Dagmar swam the last twenty metres breaststroke, heading straight for the boys, her head rising and falling, mouth opening and closing in a perfectly executed rhythm. She knew the shore well from childhood and found her depth at about five metres out, emerging from the water looking like the magnificent athlete she was, Frieda’s sodden baggy costume clinging to the lines of her body. Paulus and Otto devoured the sight with hungry eyes.

‘Now now, boys. I’ll thank you not to ogle a lady in so obvious a manner,’ Dagmar said, taking up a towel, which was of course as wet as she was. ‘You look as if you’re eyeing up your dinner.’

She stood before them, looking slowly from one to the other, patting at herself with the towel as the rain fell around her.

‘Speaking of which,’ she added, ‘where is dinner? Why don’t you lay it out, boys.’ She threw the towel into the Strandkorb and plonked herself down on the ground beside the boys. ‘I bags all the best bits.’

‘You know you don’t need to say that,’ Otto replied, starting to lay out the food.

‘I would if Silke was here!’ Dagmar laughed.

Treats were no longer so easy to obtain in Berlin but nonetheless between them they had managed to assemble a decent spread, which they had kept dry in two biscuit tins. There was cheese, pickled gherkins, and even fresh white bread rolls. No butter of course, that had gone to make guns, but Dagmar had brought a little flask of olive oil and some salt. They had two bottles of beer, two packets of cigarettes and finally a whole bar of Suchard milk chocolate.
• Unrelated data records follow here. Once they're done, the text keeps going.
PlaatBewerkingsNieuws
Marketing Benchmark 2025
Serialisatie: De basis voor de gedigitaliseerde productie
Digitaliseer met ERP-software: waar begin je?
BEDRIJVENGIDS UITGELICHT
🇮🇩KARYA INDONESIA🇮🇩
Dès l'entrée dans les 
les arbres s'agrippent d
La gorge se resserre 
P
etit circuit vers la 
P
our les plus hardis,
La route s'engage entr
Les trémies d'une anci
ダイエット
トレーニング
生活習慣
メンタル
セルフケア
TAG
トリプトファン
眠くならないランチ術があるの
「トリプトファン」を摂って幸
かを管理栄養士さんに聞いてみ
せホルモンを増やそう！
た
The boys tried to insist that Dagmar should have all the chocolate but she had magnanimously suggested she take only half and they have a quarter each.
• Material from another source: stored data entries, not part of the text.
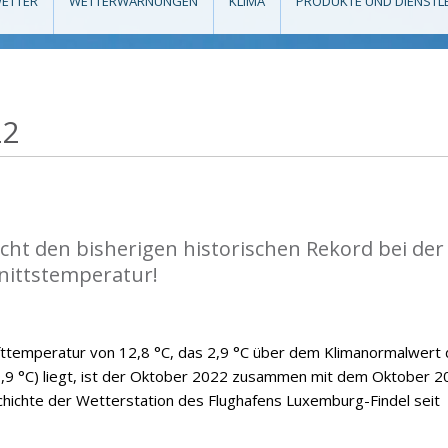
ETTER
WETTERWARNUNGEN
KLIMA
PRODUKTE UND DIENSTL
22
cht den bisherigen historischen Rekord bei der
nittstemperatur!
fttemperatur von 12,8 °C, das 2,9 °C über dem Klimanormalwert 
9 °C) liegt, ist der Oktober 2022 zusammen mit dem Oktober 2
hichte der Wetterstation des Flughafens Luxemburg-Findel seit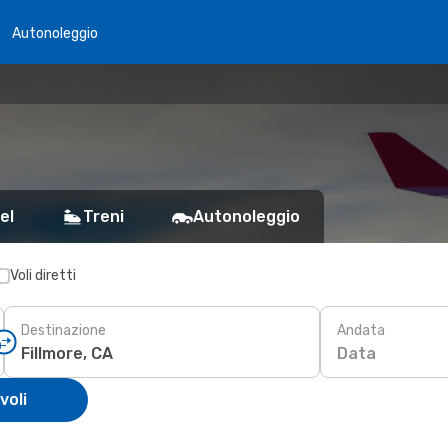
Autonoleggio
el
Treni
Autonoleggio
Voli diretti
Destinazione
Andata
Data
voli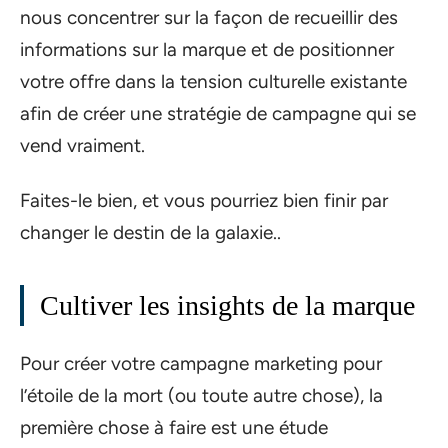
nous concentrer sur la façon de recueillir des
informations sur la marque et de positionner
votre offre dans la tension culturelle existante
afin de créer une stratégie de campagne qui se
vend vraiment.
Faites-le bien, et vous pourriez bien finir par
changer le destin de la galaxie..
Cultiver les insights de la marque
Pour créer votre campagne marketing pour
l’étoile de la mort (ou toute autre chose), la
première chose à faire est une étude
So they sat together in the pouring rain, half protected by their improvised shelter, and ate their meal.

And the emotions that crackled between them right from the start were as strong in their way as the lightning splitting the air above them.

Three passionate young souls, all huddled together on the wet sand beneath a dripping oilcloth. Breaking the bread. Sharing the cheese. Three histories, inextricably entwined. At first so very happy. Then so strange and so cruel.

Two boys desperately in love with one girl. Furtively stealing glances at her long bare wet legs, her feet folded beneath her bottom. The beads of rain on her slim arm as she reached between them for the chocolate. A chill wind blowing amongst them raising goose bumps on Dagmar’s glistening white skin.

‘Boys,’ Dagmar said, offering round the cigarettes and lighting one for herself with some difficulty in the groaning wind, ‘there’s something I want to talk about. Something important.’

‘Hang on!’ Otto said through a mouthful of bread. ‘Sorry! Got to take a slash. Been holding on but can’t…’

Paulus grinned. ‘Such a romantic, soulful spirit, eh?’ he said as Otto scuttled off over the dune.

‘Go properly away,’ Dagmar shouted. ‘I don’t like hearing boys wee. You both used to leave the door open when we had our music lessons and I hated it.’

She laughed but the jollity did not ring true. There was a new tension in the air. She turned to Paulus.

‘Pauly,’ she said, ‘was that your ticket I saw arrive in the post this morning?’

Paulus frowned and looked away without answering.